> _Data listing_

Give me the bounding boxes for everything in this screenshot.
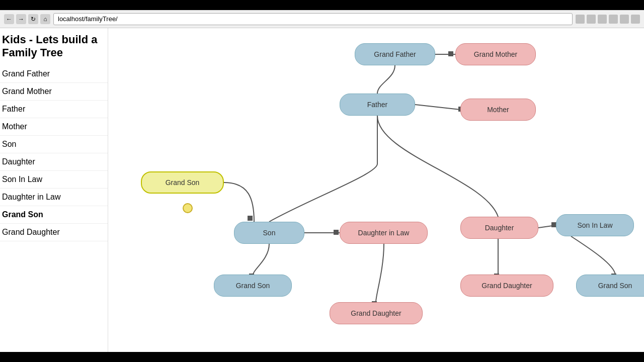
svg-rect-12 (248, 216, 253, 221)
menu-icon[interactable] (631, 15, 640, 24)
browser-nav[interactable]: ← → ↻ ⌂ (4, 14, 50, 24)
sidebar-item-grand-son[interactable]: Grand Son (0, 206, 108, 224)
page-title: Kids - Lets build a Family Tree (0, 33, 108, 65)
black-bar-bottom (0, 352, 644, 362)
address-bar[interactable]: localhost/familyTree/ (53, 13, 573, 25)
svg-rect-5 (334, 230, 339, 235)
refresh-button[interactable]: ↻ (28, 14, 38, 24)
svg-rect-1 (448, 51, 453, 56)
cursor-indicator (183, 203, 193, 213)
forward-button[interactable]: → (16, 14, 26, 24)
node-son[interactable]: Son (234, 222, 304, 244)
browser-toolbar: ← → ↻ ⌂ localhost/familyTree/ (0, 10, 644, 28)
sidebar-item-grand-daughter[interactable]: Grand Daughter (0, 224, 108, 241)
svg-line-6 (538, 225, 556, 228)
home-button[interactable]: ⌂ (40, 14, 50, 24)
node-father[interactable]: Father (340, 94, 415, 116)
sidebar-item-grand-father[interactable]: Grand Father (0, 65, 108, 83)
sidebar-item-daughter-in-law[interactable]: Daughter in Law (0, 189, 108, 206)
sidebar-item-mother[interactable]: Mother (0, 118, 108, 136)
node-grandfather[interactable]: Grand Father (355, 43, 435, 65)
back-button[interactable]: ← (4, 14, 14, 24)
browser-icons (576, 15, 640, 24)
bookmark-icon[interactable] (587, 15, 596, 24)
star-icon[interactable] (576, 15, 585, 24)
download-icon[interactable] (609, 15, 618, 24)
node-granddaughter2[interactable]: Grand Daughter (460, 275, 553, 297)
settings-icon[interactable] (620, 15, 629, 24)
node-grandson2[interactable]: Grand Son (576, 275, 644, 297)
tree-area: Grand FatherGrand MotherFatherMotherGran… (108, 28, 644, 362)
main-content: Kids - Lets build a Family Tree Grand Fa… (0, 28, 644, 362)
node-grandsonHighlight[interactable]: Grand Son (141, 171, 224, 194)
sidebar-list: Grand FatherGrand MotherFatherMotherSonD… (0, 65, 108, 241)
node-grandmother[interactable]: Grand Mother (455, 43, 536, 65)
sidebar-item-son-in-law[interactable]: Son In Law (0, 171, 108, 189)
svg-line-2 (415, 105, 460, 110)
node-daughterinlaw[interactable]: Daughter in Law (340, 222, 428, 244)
sidebar-item-father[interactable]: Father (0, 101, 108, 118)
node-mother[interactable]: Mother (460, 99, 536, 121)
node-granddaughter1[interactable]: Grand Daughter (330, 302, 423, 324)
black-bar-top (0, 0, 644, 10)
sidebar-item-grand-mother[interactable]: Grand Mother (0, 83, 108, 101)
node-grandson1[interactable]: Grand Son (214, 275, 292, 297)
sidebar: Kids - Lets build a Family Tree Grand Fa… (0, 28, 108, 362)
node-soninlaw[interactable]: Son In Law (556, 214, 634, 236)
sidebar-item-daughter[interactable]: Daughter (0, 153, 108, 171)
history-icon[interactable] (598, 15, 607, 24)
sidebar-item-son[interactable]: Son (0, 136, 108, 153)
url-text: localhost/familyTree/ (58, 15, 118, 23)
node-daughter[interactable]: Daughter (460, 217, 538, 239)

> _Exercise_
Quote the records above in full, dropping each picture.

> _Solution to the problem_
Give me the bounding boxes for everything in this screenshot.
svg-rect-12 (248, 216, 253, 221)
menu-icon[interactable] (631, 15, 640, 24)
browser-nav[interactable]: ← → ↻ ⌂ (4, 14, 50, 24)
sidebar-item-grand-son[interactable]: Grand Son (0, 206, 108, 224)
page-title: Kids - Lets build a Family Tree (0, 33, 108, 65)
black-bar-bottom (0, 352, 644, 362)
address-bar[interactable]: localhost/familyTree/ (53, 13, 573, 25)
svg-rect-5 (334, 230, 339, 235)
refresh-button[interactable]: ↻ (28, 14, 38, 24)
svg-rect-1 (448, 51, 453, 56)
cursor-indicator (183, 203, 193, 213)
forward-button[interactable]: → (16, 14, 26, 24)
node-son[interactable]: Son (234, 222, 304, 244)
browser-toolbar: ← → ↻ ⌂ localhost/familyTree/ (0, 10, 644, 28)
sidebar-item-grand-daughter[interactable]: Grand Daughter (0, 224, 108, 241)
svg-line-6 (538, 225, 556, 228)
home-button[interactable]: ⌂ (40, 14, 50, 24)
node-father[interactable]: Father (340, 94, 415, 116)
sidebar-item-grand-father[interactable]: Grand Father (0, 65, 108, 83)
sidebar-item-daughter-in-law[interactable]: Daughter in Law (0, 189, 108, 206)
sidebar-item-mother[interactable]: Mother (0, 118, 108, 136)
node-grandfather[interactable]: Grand Father (355, 43, 435, 65)
back-button[interactable]: ← (4, 14, 14, 24)
browser-icons (576, 15, 640, 24)
bookmark-icon[interactable] (587, 15, 596, 24)
star-icon[interactable] (576, 15, 585, 24)
download-icon[interactable] (609, 15, 618, 24)
node-granddaughter2[interactable]: Grand Daughter (460, 275, 553, 297)
settings-icon[interactable] (620, 15, 629, 24)
node-grandson2[interactable]: Grand Son (576, 275, 644, 297)
tree-area: Grand FatherGrand MotherFatherMotherGran… (108, 28, 644, 362)
main-content: Kids - Lets build a Family Tree Grand Fa… (0, 28, 644, 362)
node-grandsonHighlight[interactable]: Grand Son (141, 171, 224, 194)
sidebar-list: Grand FatherGrand MotherFatherMotherSonD… (0, 65, 108, 241)
node-grandmother[interactable]: Grand Mother (455, 43, 536, 65)
sidebar-item-son-in-law[interactable]: Son In Law (0, 171, 108, 189)
svg-line-2 (415, 105, 460, 110)
node-daughterinlaw[interactable]: Daughter in Law (340, 222, 428, 244)
sidebar-item-father[interactable]: Father (0, 101, 108, 118)
node-mother[interactable]: Mother (460, 99, 536, 121)
node-granddaughter1[interactable]: Grand Daughter (330, 302, 423, 324)
black-bar-top (0, 0, 644, 10)
sidebar-item-grand-mother[interactable]: Grand Mother (0, 83, 108, 101)
node-grandson1[interactable]: Grand Son (214, 275, 292, 297)
sidebar: Kids - Lets build a Family Tree Grand Fa… (0, 28, 108, 362)
node-soninlaw[interactable]: Son In Law (556, 214, 634, 236)
sidebar-item-daughter[interactable]: Daughter (0, 153, 108, 171)
history-icon[interactable] (598, 15, 607, 24)
sidebar-item-son[interactable]: Son (0, 136, 108, 153)
url-text: localhost/familyTree/ (58, 15, 118, 23)
node-daughter[interactable]: Daughter (460, 217, 538, 239)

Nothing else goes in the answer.